A leste, o céu está rugindo. Pesadas nuvens cinzentas ocupam todo o horizonte e a tempestade avança lenta, majestosa, desafiadora. Os vidros tremem ao som grave e retumbante dos trovões. Parecem canhões nos subúrbios de uma cidade sitiada prestes a ser tomada pelo inimigo. Mas é domingo e a minha rua descansa, distraída. Ninguém parece se dar conta dos perigos do temporal iminente. Apenas eu, do alto do meu oitavo andar, observo, fascinado. Logo, o risco cor de prata dos relâmpagos rasgará o céu e os trovões serão tão evidentes que ninguém mais poderá ignorar a chuva que virá, violenta - e cruel para muitos.

Agora é ainda essa iminência eletrizante e cinza, que mal se ouve de tão grave. Agora sou eu na janela do meu quarto me sentindo um profeta a antever o apocalipse que meus vizinhos, em sua letargia, ignoram. Eis uma mostra da mais completa solidão: a solidão do vidente - pois como compartilhar o que só ele vê?

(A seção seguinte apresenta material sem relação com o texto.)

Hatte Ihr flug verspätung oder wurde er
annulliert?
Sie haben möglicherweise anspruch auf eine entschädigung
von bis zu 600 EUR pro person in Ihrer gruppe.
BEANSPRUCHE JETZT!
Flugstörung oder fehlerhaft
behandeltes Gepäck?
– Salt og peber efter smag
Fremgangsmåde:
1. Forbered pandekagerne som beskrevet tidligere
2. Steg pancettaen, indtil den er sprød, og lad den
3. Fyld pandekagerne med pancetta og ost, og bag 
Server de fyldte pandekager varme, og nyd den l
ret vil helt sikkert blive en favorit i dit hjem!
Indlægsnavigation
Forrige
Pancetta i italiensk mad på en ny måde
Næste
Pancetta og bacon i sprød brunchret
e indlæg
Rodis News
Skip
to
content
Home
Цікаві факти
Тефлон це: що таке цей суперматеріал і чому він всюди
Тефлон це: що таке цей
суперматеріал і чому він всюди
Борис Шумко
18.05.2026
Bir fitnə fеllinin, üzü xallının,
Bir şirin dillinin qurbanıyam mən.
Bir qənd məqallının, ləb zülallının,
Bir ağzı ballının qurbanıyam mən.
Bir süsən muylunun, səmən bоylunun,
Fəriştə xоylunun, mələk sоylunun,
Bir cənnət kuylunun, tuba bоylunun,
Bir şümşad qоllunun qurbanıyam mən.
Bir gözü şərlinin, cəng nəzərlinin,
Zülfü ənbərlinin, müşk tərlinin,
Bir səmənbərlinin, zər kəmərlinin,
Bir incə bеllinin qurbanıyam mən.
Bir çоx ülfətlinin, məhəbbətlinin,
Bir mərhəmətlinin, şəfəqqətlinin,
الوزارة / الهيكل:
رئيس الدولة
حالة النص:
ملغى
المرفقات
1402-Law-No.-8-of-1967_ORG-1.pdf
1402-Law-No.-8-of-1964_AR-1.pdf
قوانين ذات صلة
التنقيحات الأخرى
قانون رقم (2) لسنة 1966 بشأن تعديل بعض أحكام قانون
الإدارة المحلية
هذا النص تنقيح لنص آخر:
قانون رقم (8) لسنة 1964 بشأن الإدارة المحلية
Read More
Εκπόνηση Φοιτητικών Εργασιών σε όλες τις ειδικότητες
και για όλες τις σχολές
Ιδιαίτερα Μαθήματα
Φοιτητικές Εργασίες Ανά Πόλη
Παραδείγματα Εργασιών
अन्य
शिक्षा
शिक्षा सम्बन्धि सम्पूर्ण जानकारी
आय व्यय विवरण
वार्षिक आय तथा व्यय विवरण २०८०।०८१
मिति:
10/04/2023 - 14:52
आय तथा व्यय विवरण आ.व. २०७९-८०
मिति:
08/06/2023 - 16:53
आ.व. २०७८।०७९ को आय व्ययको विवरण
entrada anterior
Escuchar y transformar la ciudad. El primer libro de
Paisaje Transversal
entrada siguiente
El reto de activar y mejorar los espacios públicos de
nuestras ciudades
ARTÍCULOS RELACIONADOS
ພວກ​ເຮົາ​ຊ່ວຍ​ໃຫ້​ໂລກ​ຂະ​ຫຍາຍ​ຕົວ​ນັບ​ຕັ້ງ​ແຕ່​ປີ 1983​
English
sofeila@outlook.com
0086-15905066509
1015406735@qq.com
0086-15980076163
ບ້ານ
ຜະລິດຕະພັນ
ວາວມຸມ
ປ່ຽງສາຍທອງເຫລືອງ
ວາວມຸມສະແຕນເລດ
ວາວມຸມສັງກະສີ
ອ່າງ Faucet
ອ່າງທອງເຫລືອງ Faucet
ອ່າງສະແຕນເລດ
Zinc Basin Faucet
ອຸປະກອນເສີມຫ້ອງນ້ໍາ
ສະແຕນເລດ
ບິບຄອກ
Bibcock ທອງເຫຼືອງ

Agora é essa sensação de tragédia pequena, comum e mundana que eu trato de amplificar para dela extrair uma metáfora vaga dos tempos que correm ou, quem sabe, do que me vai por dentro. Porque também me habitam tempestades. Sim, essa beleza bruta também mora em mim. Essa violência contida que mistura dor e alegria desmedidas - isso também sou eu. Um eu que às vezes me ameaça arrebentar o coração e me inundar o peito, transbordante, fértil, imprevisível.

Quantas vezes no passado já me aconteceu assim, para o bem e para o mal? Quantas vezes essa loucura que vem do leste me tomou e fui ora estúpido ou genial, ora lúcido ou obscuro, ora nobre ou vil, segundo os ventos indecifráveis que me correm pela alma?

Chamam a isso de juventude, porque vem do leste. Que seja, mas o tempo não é remédio. Ensina, sim, a evitar se expor nesses dias nebulosos, a se esconder dessas chuvas torrenciais. A não mais desafiá-los, nem neles se fiar. Nem tampouco nos esplendorosos dias de paz. Ser indiferente à calma e à tormenta, o tempo ensina. Difícil, difícil mesmo, é aprender.

Enquanto escrevo, o cheiro inconfundível de pedra molhada se espalha no ar. Volto à janela. Grossos pingos de chuva muito frios já começam a cair e estalam no parapeito. Fecho os olhos e me deixo molhar. Todo presente, qualquer presente, é sempre uma dádiva.